Pros: Detailed object editor, goofy presentation
Cons:Too easy, no actual gameplay
Scribblenauts Unlimited is a game that will let you create almost anything. If you want a horse in the game, you can have a horse. If you want a blue horse that eats birds, you can have a blue horse that eats birds. When I first previewed a demo of the game, I was so excited by its object creation system that I thought, just playing with that without any gameplay at all would be fun. But I was wrong. I know that now, because Scribblenauts Unlimited is exactly that; an object-creation system with no true gameplay attached to it.
The Basics: Solve Puzzles with Anything. Anything!
I loved the original Scribblenauts on the DS, in which you were presented puzzles which you could solve with any object you could think of, be it a bridge, a flying horse, or a time machine. You just had to write the name of the object and it would be given to you. It was a unique and imaginative approach.
In Scribblenauts Unlimited you can customize your objects. You can ask for a bird, but you can also ask for a giant pink bird. You can add adjectives to existing people and objects; if you come across a vicious dog, you can edit it into a friendly dog.
Beyond that, you can go into the object editor and create objects to your exact specifications. You can create a monkey that other creatures react to as though it was a dinosaur, and that explodes when set on fire.
The Gameplay: Missing in Action
While the game gives you this wonderful tool, it doesn’t give you much to do with it. Instead, you wander a world in which distressed people ask for your help with very simple requests. If you are asked to give George Washington a present, give him a cherry tree. If a sculptor needs a tool to carve some stone, give him a chisel. If children want protection from a bully, turn him into a sleeping bully.

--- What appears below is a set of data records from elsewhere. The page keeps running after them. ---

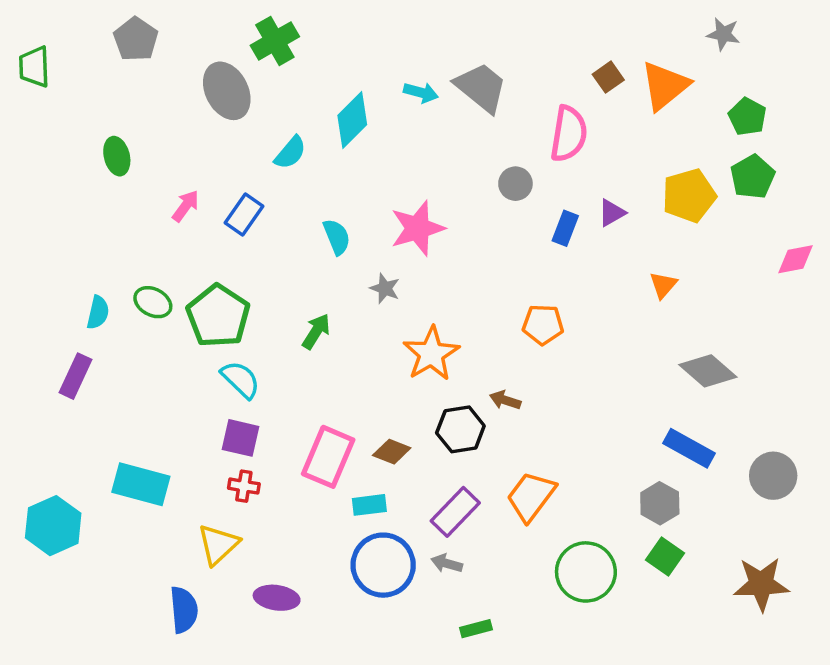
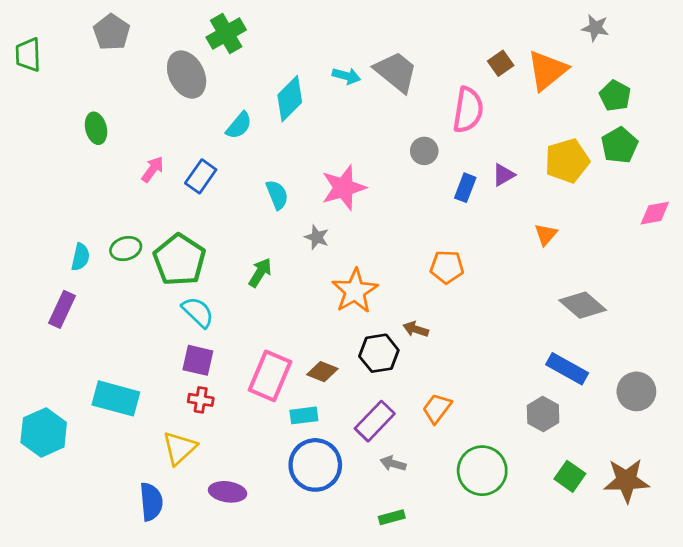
green ellipse: (153, 302) -> (126, 249), turned -44
orange trapezoid: (531, 496) -> (437, 408), size x0.7
green square: (665, 556) -> (570, 476), moved
gray arrow: (447, 563) -> (393, 464), moved

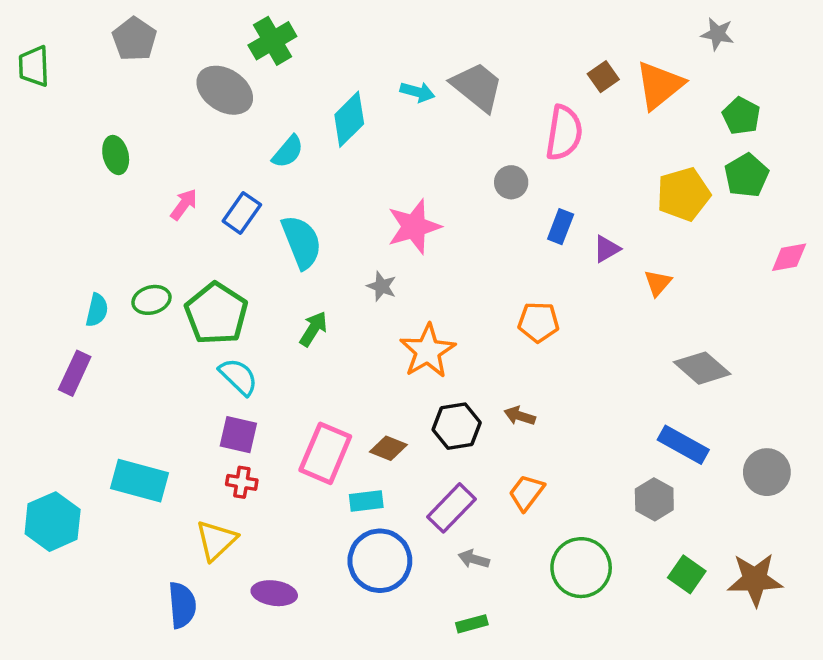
gray ellipse: (187, 75) -> (225, 90), turned -30
purple triangle: (503, 175) -> (607, 249), moved
cyan semicircle: (277, 195) -> (301, 242), moved, size x1.5
brown arrow: (416, 329) -> (520, 416), moved

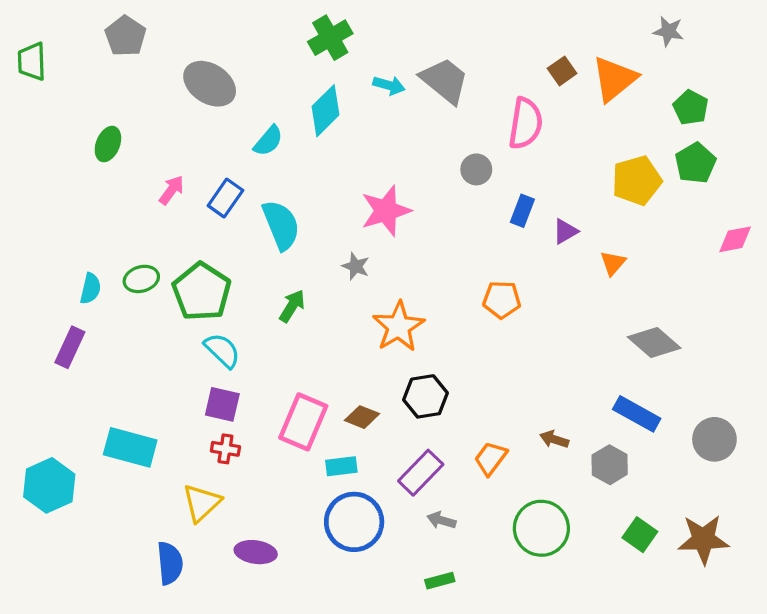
green cross: (272, 41) -> (330, 38), moved
green ellipse: (116, 155) -> (108, 144), turned 36
brown arrow: (520, 416) -> (554, 439), moved

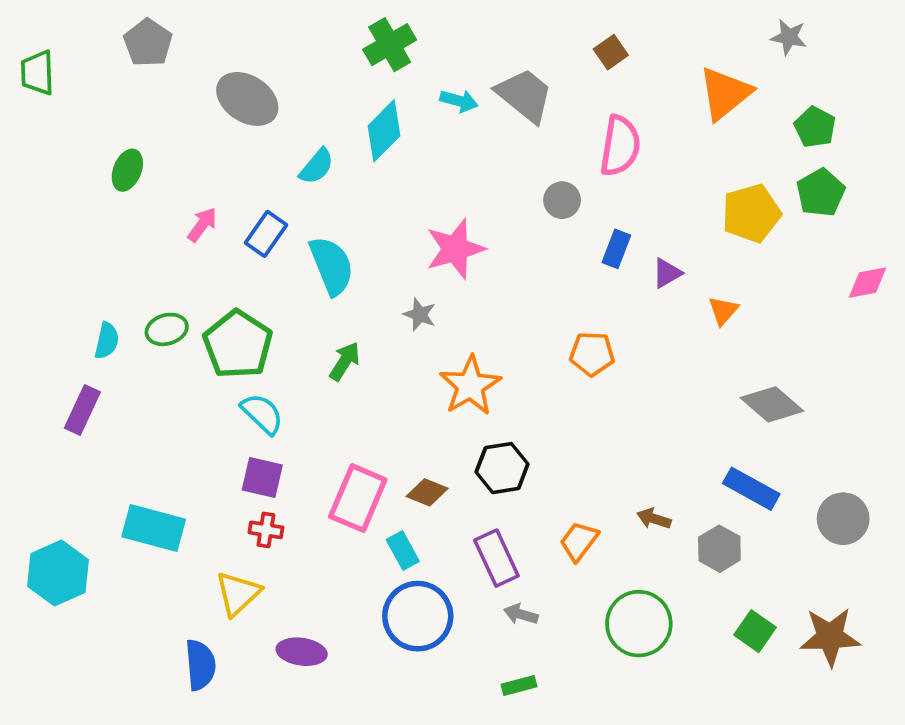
brown square: (562, 71) -> (611, 52), moved
cyan rectangle: (341, 466) -> (403, 551), turned 68
purple rectangle: (421, 473) -> (496, 558), turned -69

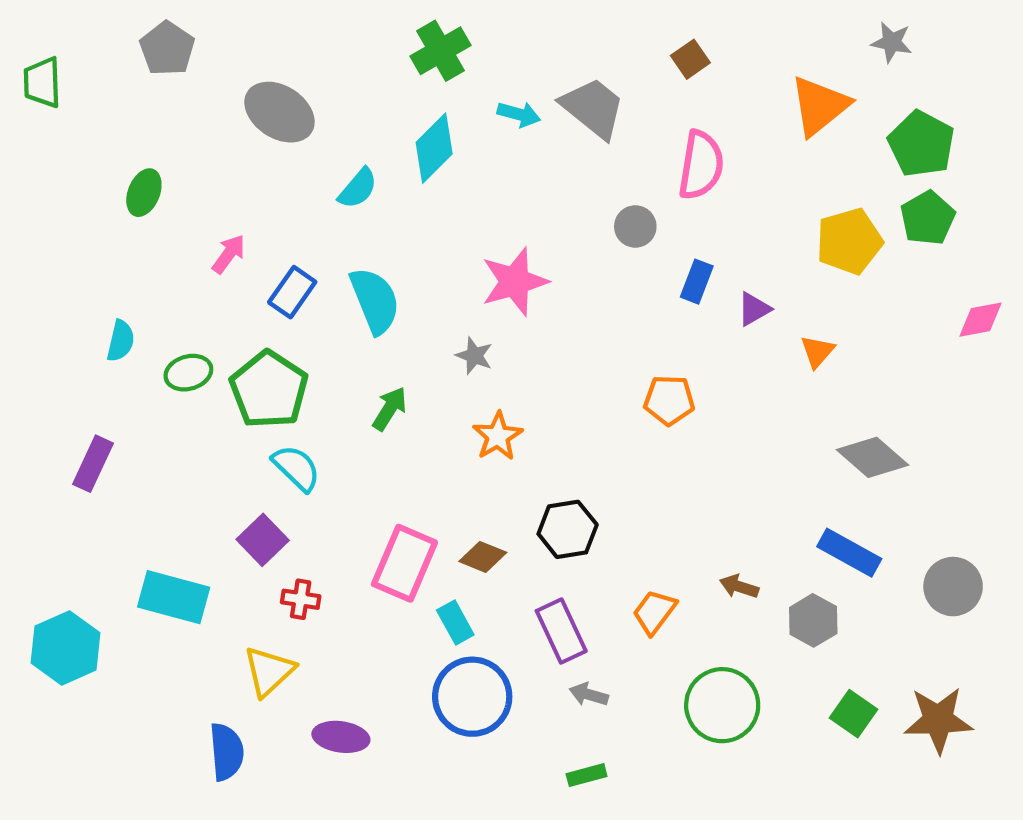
green pentagon: (815, 127) -> (921, 144), size x1.4
blue rectangle: (266, 234) -> (292, 292), moved
cyan semicircle: (107, 341) -> (121, 341), moved
orange star: (470, 386) -> (498, 436), moved, size x0.7
purple square: (262, 477) -> (263, 540), moved, turned 33

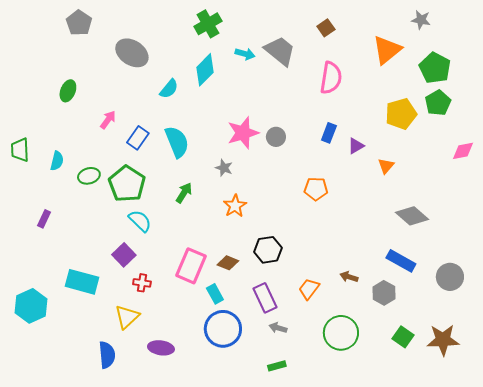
green trapezoid: (42, 82) -> (20, 150), moved
gray circle: (635, 226) -> (276, 137), moved
purple rectangle: (93, 464) -> (44, 219), size x0.7

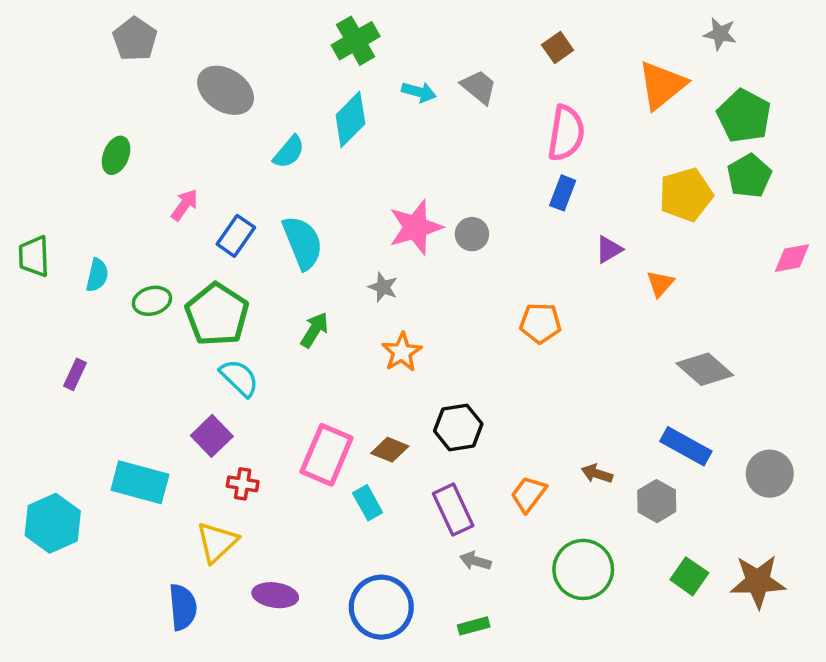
gray trapezoid: (280, 51) -> (479, 87), size x0.7
blue rectangle: (329, 133) -> (563, 193), moved
blue circle: (223, 329) -> (381, 607), moved

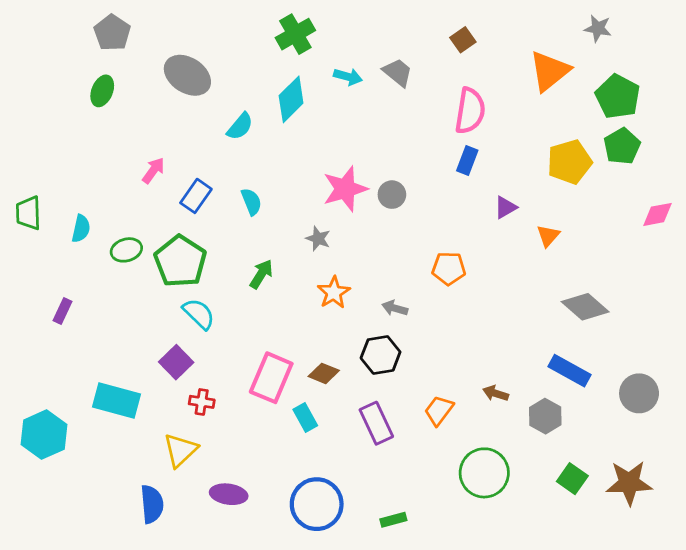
green ellipse: (116, 155) -> (102, 91), moved
cyan semicircle: (303, 243) -> (251, 202), size x0.6
gray arrow: (475, 561) -> (395, 308), moved

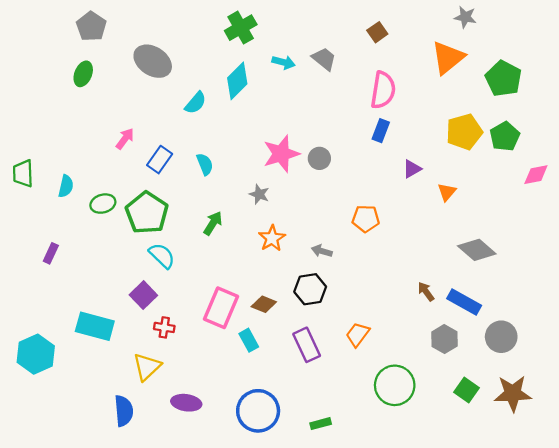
gray star: (598, 28) -> (465, 17), moved
green pentagon: (622, 146) -> (505, 136), moved
brown arrow: (496, 393) -> (426, 292), moved, turned 36
gray circle: (639, 393) -> (501, 337), moved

That’s it, that’s the “game.” You are asked for things, and you make them. This rarely involves any thought, and while you can create elaborate objects if you like, they are not required. Ultimately any entertainment you get out of the object editor must come from you. You could make a bird that eats horses and a horse that eats birds and let them try and eat each other, for example.
This makes Scribblenauts Unlimited less game than toy. In this it is like The Sims, a game in which gamers amused themselves by seeing what would happen if you put someone in a swimming pool without a ladder or made 10 people live in a house with only one bathroom. I liked The Sims better than this game, because it was a fancier toy, but ultimately I don’t want a toy: I want a game.
Refuting the Critic's Critics: No, This Isn't How the Series Started Out
The defense some people have made for Scribblenauts Unlimited, which has proven quite popular, is that all the Scribblenauts games are like this. But that isn’t true, and I can’t for the life of me figure out why people are saying it is. The original Scribblenauts set sometimes difficult challenges you had to overcome with ingenuity. You had to kill monsters, push buttons, cross chasms, and other things that required thought and trial and error. Scribblenauts was a puzzle game. Scribblenauts Unlimited is more like a trivia game, in which you are asked insanely easy questions like, “what does Cleopatra like” or “what does a knight use to protect himself.” These are only puzzles if you are six years old.
The Verdict: A Huge Disappointment
As with the original DS game, Scribblenauts Unlimited is controlled through use of the touch screen. What this means is you will never have any reason to look at your TV – ever. You’ll just play it like a handheld game. The Wii U version is simply a handheld game you can’t play on the bus.
After I saw that demo, thiswas one of the Wii U games I was most looking forward to, but alas, it turned out to be my single biggest gaming disappointment of the year. In Scribblenauts Unlimited I can build an explosive horse or a giant bird, but I can’t build the one thing I really want; a fun video game.